In-Depth Exploration of GroundX Document Ingest | Documentation

Introduction

In this tutorial, we’ll cover how to add, or “ingest”, your files to GroundX.

With our proprietary ingest pipeline, your files undergo three critical processes:

First, an object detection model is applied to your document. This allows GroundX to understand the key components, visual information, and formatting.
Next, A variety of fine tuned VLMs are used to convert your data into a grounded textual representation which LLMs can understand.
Finally, your data is passed through a contextualization pipeline to bake in contextual metadata about your document.

Unlike other RAG solutions that require you to convert your files into plain text, Ground X is compatible with a wide variety of file formats out of the box, allowing you to expose your document data directly to an LLM without custom configuration.

more information about document parsing can be found in our guide on GroundX Ingest for Parsing. In this article, we’ll focus on the ingest pipeline in general; how to ingest local files, remotely hosted files, directories, etc.

Getting started

API Key

Go to the GroundX dashboard to get your API key.
GroundX can be installed for Python via pip install groundx
GroundX can be installed for NPM via npm i -s groundx

Before we begin, make sure you have the following information:

The ID of the GroundX bucket in which you wish to store your file. If you don’t have a bucket, you can create one with the buckets.create endpoint, or through the GroundX dashboard
The local path or public URL of the file you want to upload.

You may also want to prepare the following optional values:

The file name you wish to give your file once it’s in the GroundX bucket.

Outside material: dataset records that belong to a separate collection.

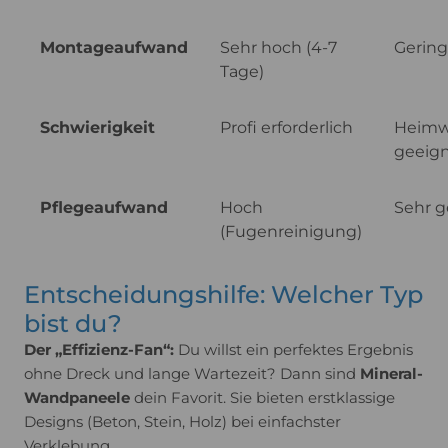
Montageaufwand
Sehr hoch (4-7
Gering
Tage)
Schwierigkeit
Profi erforderlich
Heimw
geeig
Pflegeaufwand
Hoch
Sehr g
(Fugenreinigung)
Entscheidungshilfe: Welcher Typ
bist du?
Der „Effizienz-Fan“:
Du willst ein perfektes Ergebnis
ohne Dreck und lange Wartezeit? Dann sind
Mineral-
Wandpaneele
dein Favorit. Sie bieten erstklassige
Designs (Beton, Stein, Holz) bei einfachster
Verklebung.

This can be the name of the file being uploaded, or some different name.
The file type. The following file types are excepted:

bmp, csv, docx, gif, heif, hwp, ico, jpg, json, 
pdf, png, pptx, svg, tiff, tsv, txt, xlsx, webp

Example:

1 bucket_id = 6830
2 file_name = "aristotle-rhetoric.pdf";
3 file_type = "pdf"
4 upload_path = "documents/Aristotle-rhetoric.pdf";

Ingesting Individual Files

Now that we have a GroundX bucket we can upload content to, we can explore how ingest functions in GroundX. The simplest way to ingest content into GroundX is by uploading files one at a time.

First, you’ll need to set up authentication with the GroundX client.

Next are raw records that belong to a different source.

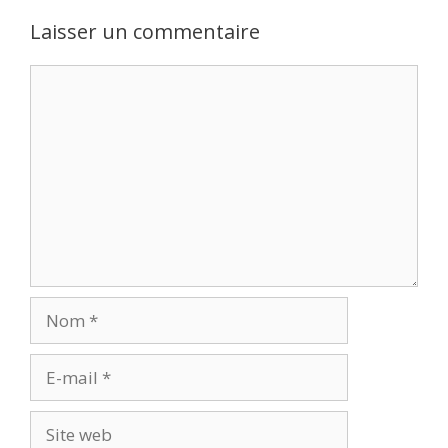
Laisser un commentaire
Commentaire
Nom
E-
mail
Site
web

1 from groundx import Document, GroundX
2 
3 client = GroundX(
4     api_key="YOUR_API_KEY",
5 )

Security Note

The “GROUNDX_API_KEY” placeholder represents your API key. We recommend storing your API key as an environment variable and accessing it from there. For this purpose, you can use libraries such as dotenv in Node.js or os in Python.

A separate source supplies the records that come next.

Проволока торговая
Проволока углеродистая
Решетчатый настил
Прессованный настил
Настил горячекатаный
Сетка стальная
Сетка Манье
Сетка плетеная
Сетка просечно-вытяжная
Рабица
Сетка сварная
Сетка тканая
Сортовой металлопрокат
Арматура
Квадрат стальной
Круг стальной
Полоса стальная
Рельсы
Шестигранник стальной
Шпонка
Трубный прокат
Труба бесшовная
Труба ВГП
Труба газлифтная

Once you’ve authenticated your client, you can ingest a document into GroundX via the ingest endpoint

1 response = client.ingest(
2     documents=[
3         Document(
4             bucket_id=bucket_id,
5             file_name=file_name,
6             file_path=upload_path,
7             file_type=file_type,
8             search_data=search_data
9         )
10     ]
11 )

The file_path specified in the ingest endpoint can either be that of a local path or a public URL.

After making the request, you should receive a response with processId and status. This response indicates that GroundX is uploading or ingesting your file into the indicated bucket.

1 {
2     "ingest": {
3         "processId": "23e782ac-3829-4833-965d-e77b4e289885",
4         "status": "queued"
5     }
6 }

the processId can be polled to get the most up-to-date upload status via the documents.get_processing_status_by_id endpoint.

Ingesting Directories

if you’re using the Python SDK, you can use the method ingest_directory to ingest the contents of a directory to a particular bucket.

1 from groundx import GroundX
2 
3 client = GroundX(
4   api_key="YOUR_API_KEY",
5 )
6 client.ingest_directory(
7   bucket_id=1234,
8   path="/path/to/directory",
9 )

This is a function that asynchronously batch uploads all of the documents within a directory tree, based on the top level path specified. It will render a tqdm progress bar, and automatically poll for updates on the batch currently being uploaded.

Adding extra search data

GroundX automatically generates contextual search data for your files. However, you can add extra search data to take maximum advantage of GroundX’s search capabilities, help maintain document context in the search query responses, and add tags or notes indicating instructions on how to handle the search results.

Example:

1 search_data = {
2     title: "rhetoric",
3     author: "Aristotle",
4     keywords: ["Ethos", "Pathos", "Logos", "Rhetorical Triangle", "Persuasion"]
5 }

Final details

Processing time depends on the size of your files. For upload restrictions like file and batch size, see the prompting and integration guide.

After automatically ingesting your files and eliminating the typical complexity of other RAG solutions, GroundX has prepared your content for searchability and automated response generation for your queries.